Distributed Sort & Hash
Concept. Distributed sort and hash are the two foundational data-movement primitives in a cluster: hash partitioning routes every row with the same key to the same machine (so joins and group-bys can run locally), and distributed sort orders the rows on each machine so per-key reductions can stream.
Intuition. When Spotify wants to count "lifetime listens per user" across a year of play logs, hash-partitioning by user_id sends every event for Mickey to the same node, every event for Minnie to another, so each node can sort its own subset and emit (user_id, count) pairs without ever talking to peers about other users.
Hash Partitioning: Foundation of Distribution
The Core Problem
When your dataset outgrows your RAM, you need a strategy to split it across multiple machines. Enter hash partitioning, the unsung hero that keeps related data together. It prevents the chaos of scattering a user's information between Ohio and Tokyo.
Consistent Hashing: The Elastic Solution
The Problem: Adding/Removing Machines
Standard hashing (machine = hash(key) % N) is a logistical nightmare when scaling. Change the number of machines, and you're looking at a massive reshuffle:
-
From 3 to 4 machines: 75% of data ends up misplaced.
-
From 100 to 101 machines: A staggering 99% of data is uprooted.
The Solution: Hash Ring
Forget modulo.

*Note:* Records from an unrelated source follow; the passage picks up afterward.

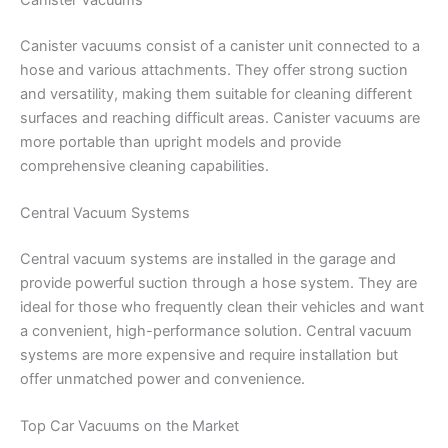
Canister vacuums consist of a canister unit connected to a
hose and various attachments. They offer strong suction
and versatility, making them suitable for cleaning different
surfaces and reaching difficult areas. Canister vacuums are
more portable than upright models and provide
comprehensive cleaning capabilities.
Central Vacuum Systems
Central vacuum systems are installed in the garage and
provide powerful suction through a hose system. They are
ideal for those who frequently clean their vehicles and want
a convenient, high-performance solution. Central vacuum
systems are more expensive and require installation but
offer unmatched power and convenience.
Top Car Vacuums on the Market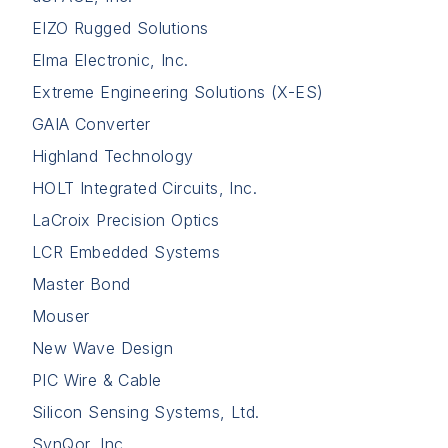
EIZO Rugged Solutions
Elma Electronic, Inc.
Extreme Engineering Solutions (X-ES)
GAIA Converter
Highland Technology
HOLT Integrated Circuits, Inc.
LaCroix Precision Optics
LCR Embedded Systems
Master Bond
Mouser
New Wave Design
PIC Wire & Cable
Silicon Sensing Systems, Ltd.
SynQor, Inc.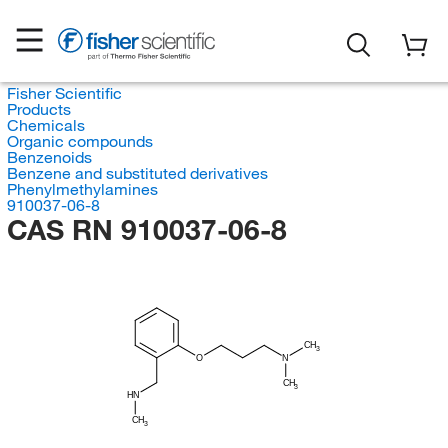
Fisher Scientific
Products
Chemicals
Organic compounds
Benzenoids
Benzene and substituted derivatives
Phenylmethylamines
910037-06-8
CAS RN 910037-06-8
CH
3
O
N
CH
3
HN
CH
3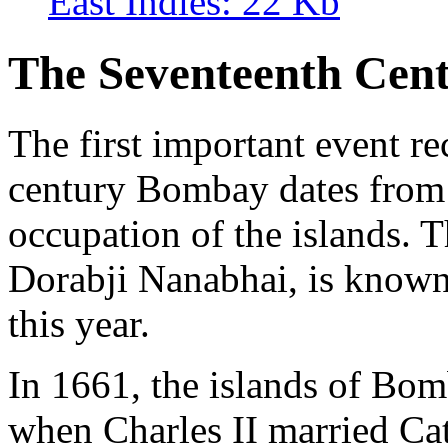
East Indies: 22 Kb
The Seventeenth Cen
The first important event re
century Bombay dates from 
occupation of the islands. Th
Dorabji Nanabhai, is known
this year.
In 1661, the islands of Bom
when Charles II married Ca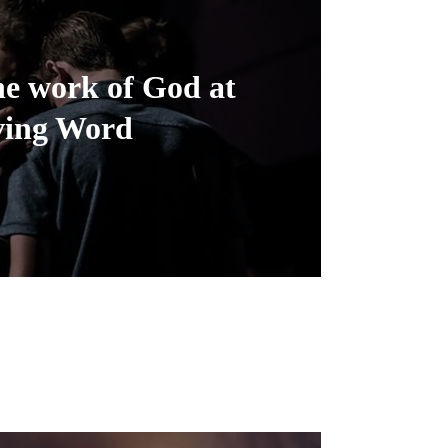
he work of God at
ving Word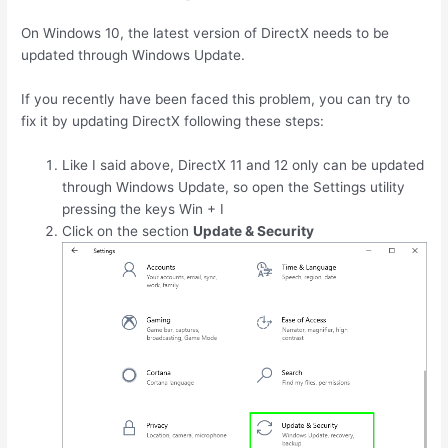
On Windows 10, the latest version of DirectX needs to be
updated through Windows Update.
If you recently have been faced this problem, you can try to
fix it by updating DirectX following these steps:
Like I said above, DirectX 11 and 12 only can be updated
through Windows Update, so open the Settings utility
pressing the keys
Win
+
I
Click on the section
Update & Security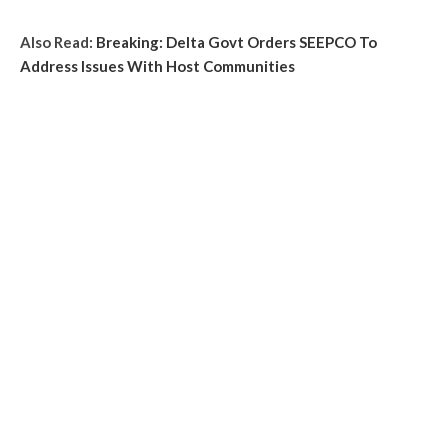
Also Read:
Breaking: Delta Govt Orders SEEPCO To
Address Issues With Host Communities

Think in circles:
-
Create a ring: Numbers 0 to 2³²-1 form a circle.
-
Place machines on the ring:
hash(machine_id)determines their spot. -
Place keys on the ring:
hash(key)finds their position. -
Key ownership rule: Move clockwise from a key until you hit a machine, that's its home.
Key Takeaways
1. Hash Partitioning
The Backbone of Distributed Processing
-
Keeps all data with the same key on the same machine.
-
Enables parallel processing without chaos.
-
Cost: 2N IOs (one read, one write).
-
Scales effortlessly to hundreds of machines.
2. Distributed Hash Joins
Scaling Joins
-
Route tables by join key.
-
Each machine handles its local join.
-
Union results for a complete join.
-
More machines mean linear speedup.
3. Consistent Hashing
Seamless Scaling
-
Maps keys and nodes to a ring, sidestepping modulo.
-
Adding a node only affects its immediate neighbors.
-
On average, only K/N keys move (versus K keys with standard hashing).
-
Utilized by Cassandra, DynamoDB, Memcached.
4. Distributed Sort (BigSort)
Achieving Global Order
-
Phase 1: Local sort on each machine.
-
Phase 2: Sample and determine global split points.
-
Phase 3: Redistribute and finalize sorting.
-
Ensures total order across the cluster.